• [AIM OF THE EXERCISE] If a line in the entries below includes "Синегубов", show that line.

***** DATA FOR REVIEW

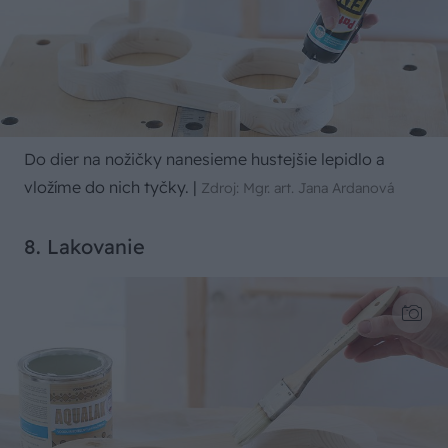
Do dier na nožičky nanesieme hustejšie lepidlo a
vložíme do nich tyčky.
|
Zdroj: Mgr. art. Jana Ardanová
8. Lakovanie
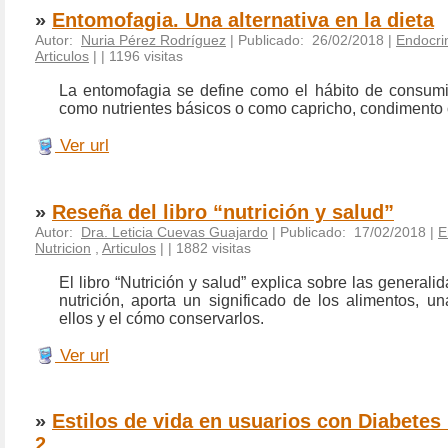
»
Entomofagia. Una alternativa en la dieta
Autor:
Nuria Pérez Rodríguez
| Publicado: 26/02/2018 |
Endocrin
Articulos
|
| 1196 visitas
La entomofagia se define como el hábito de consumi
como nutrientes básicos o como capricho, condimento 
Ver url
»
Reseña del libro “nutrición y salud”
Autor:
Dra. Leticia Cuevas Guajardo
| Publicado: 17/02/2018 |
E
Nutricion
,
Articulos
|
| 1882 visitas
El libro “Nutrición y salud” explica sobre las generali
nutrición, aporta un significado de los alimentos, un
ellos y el cómo conservarlos.
Ver url
»
Estilos de vida en usuarios con Diabetes 
2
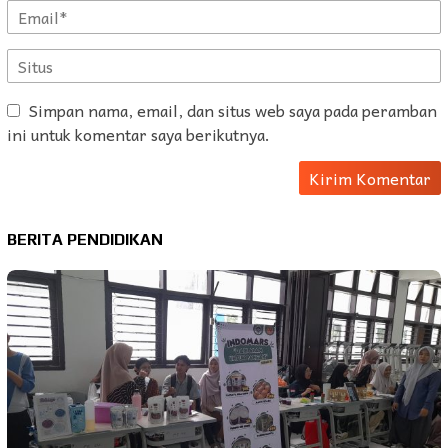
Simpan nama, email, dan situs web saya pada peramban
ini untuk komentar saya berikutnya.
BERITA PENDIDIKAN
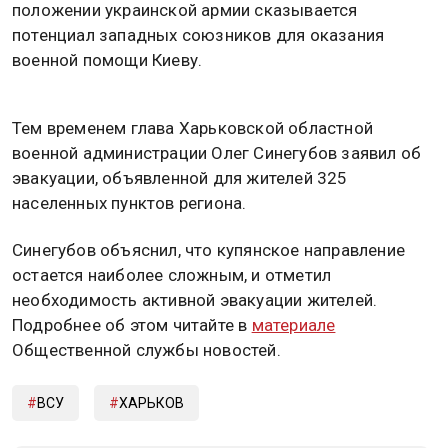
положении украинской армии сказывается
потенциал западных союзников для оказания
военной помощи Киеву.
Тем временем глава Харьковской областной
военной администрации Олег Синегубов заявил об
эвакуации, объявленной для жителей 325
населенных пунктов региона.
Синегубов объяснил, что купянское направление
остается наиболее сложным, и отметил
необходимость активной эвакуации жителей.
Подробнее об этом читайте в
материале
Общественной службы новостей.
ВСУ
ХАРЬКОВ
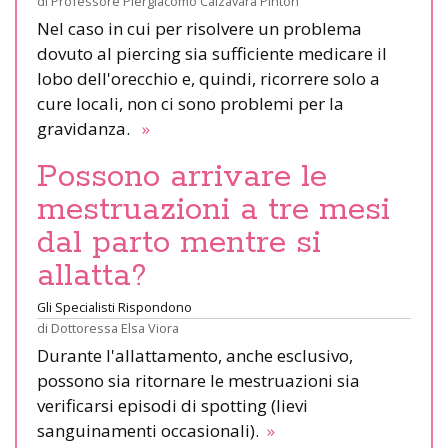
di
Professore Piergiacomo Calzavara Pinton
Nel caso in cui per risolvere un problema
dovuto al piercing sia sufficiente medicare il
lobo dell'orecchio e, quindi, ricorrere solo a
cure locali, non ci sono problemi per la
gravidanza.
»
Possono arrivare le
mestruazioni a tre mesi
dal parto mentre si
allatta?
Gli Specialisti Rispondono
di
Dottoressa Elsa Viora
Durante l'allattamento, anche esclusivo,
possono sia ritornare le mestruazioni sia
verificarsi episodi di spotting (lievi
sanguinamenti occasionali).
»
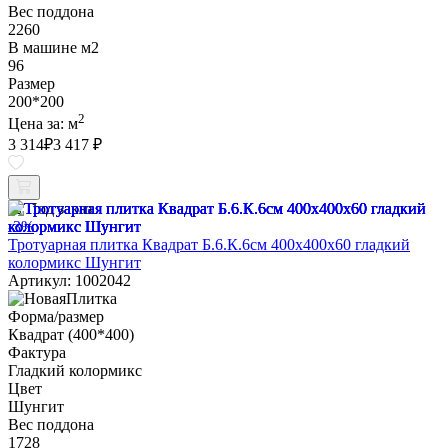
Вес поддона
2260
В машине м2
96
Размер
200*200
2
Цена за:
м
3 314
₽
3 417 ₽
Под заказ
-3%
Тротуарная плитка Квадрат Б.6.К.6см 400х400х60 гладкий
колормикс Шунгит
Артикул: 1002042
Форма/размер
Квадрат (400*400)
Фактура
Гладкий колормикс
Цвет
Шунгит
Вес поддона
1728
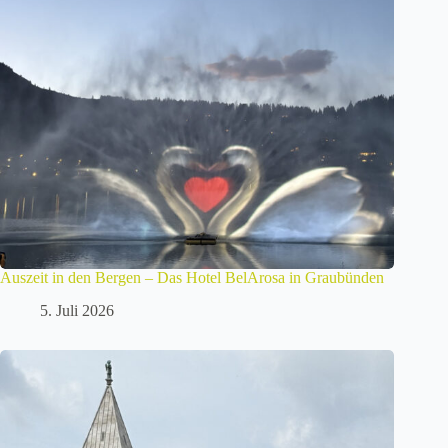
Auszeit in den Bergen – Das Hotel BelArosa in Graubünden
5. Juli 2026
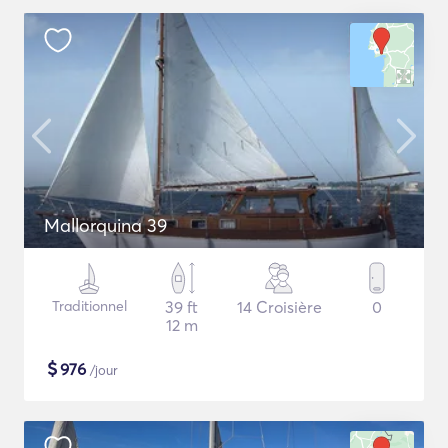
Mallorquina 39
Traditionnel
39 ft
14 Croisière
0
12 m
$
976
/jour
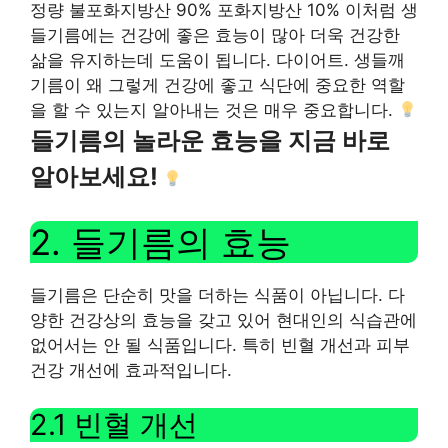
정량 불포화지방산 90% 포화지방산 10% 이처럼 생
들기름에는 건강에 좋은 효능이 많아 더욱 건강한
삶을 유지하는데 도움이 됩니다. 다이어트. 생들깨
기름이 왜 그렇게 건강에 좋고 식단에 중요한 역할
을 할 수 있는지 알아내는 것은 매우 중요합니다.
들기름의 놀라운 효능을 지금 바로
알아보세요!
2. 들기름의 효능
들기름은 단순히 맛을 더하는 식품이 아닙니다. 다
양한 건강상의 효능을 갖고 있어 현대인의 식습관에
없어서는 안 될 식품입니다. 특히 빈혈 개선과 피부
건강 개선에 효과적입니다.
2.1 빈혈 개선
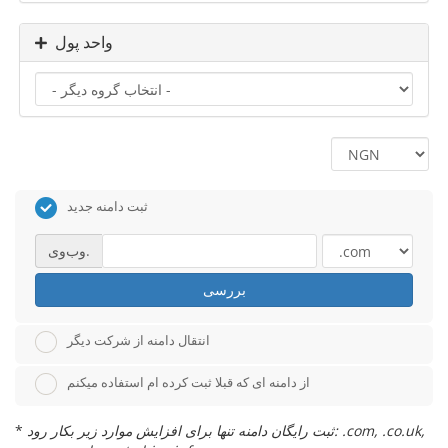
واحد پول
ثبت دامنه جدید
وب‌وی.
بررسی
انتقال دامنه از شرکت دیگر
از دامنه ای که قبلا ثبت کرده ام استفاده میکنم
ثبت رایگان دامنه تنها برای افزایش موارد زیر بکار رود: .com, .co.uk,
*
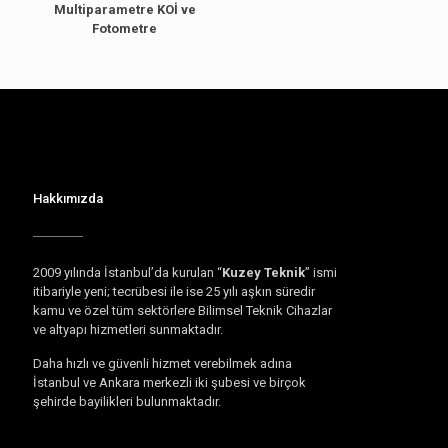
Multiparametre KOİ ve
Fotometre
Hakkımızda
2009 yılında İstanbul’da kurulan “
Kuzey Teknik
” ismi
itibariyle yeni; tecrübesi ile ise 25 yılı aşkın süredir
kamu ve özel tüm sektörlere Bilimsel Teknik Cihazlar
ve altyapı hizmetleri sunmaktadır.
Daha hızlı ve güvenli hizmet verebilmek adına
İstanbul ve Ankara merkezli iki şubesi ve birçok
şehirde bayilikleri bulunmaktadır.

**********

• [COMPLETED TASK]
военной администрации Олег Синегубов заявил об
Синегубов объяснил, что купянское направление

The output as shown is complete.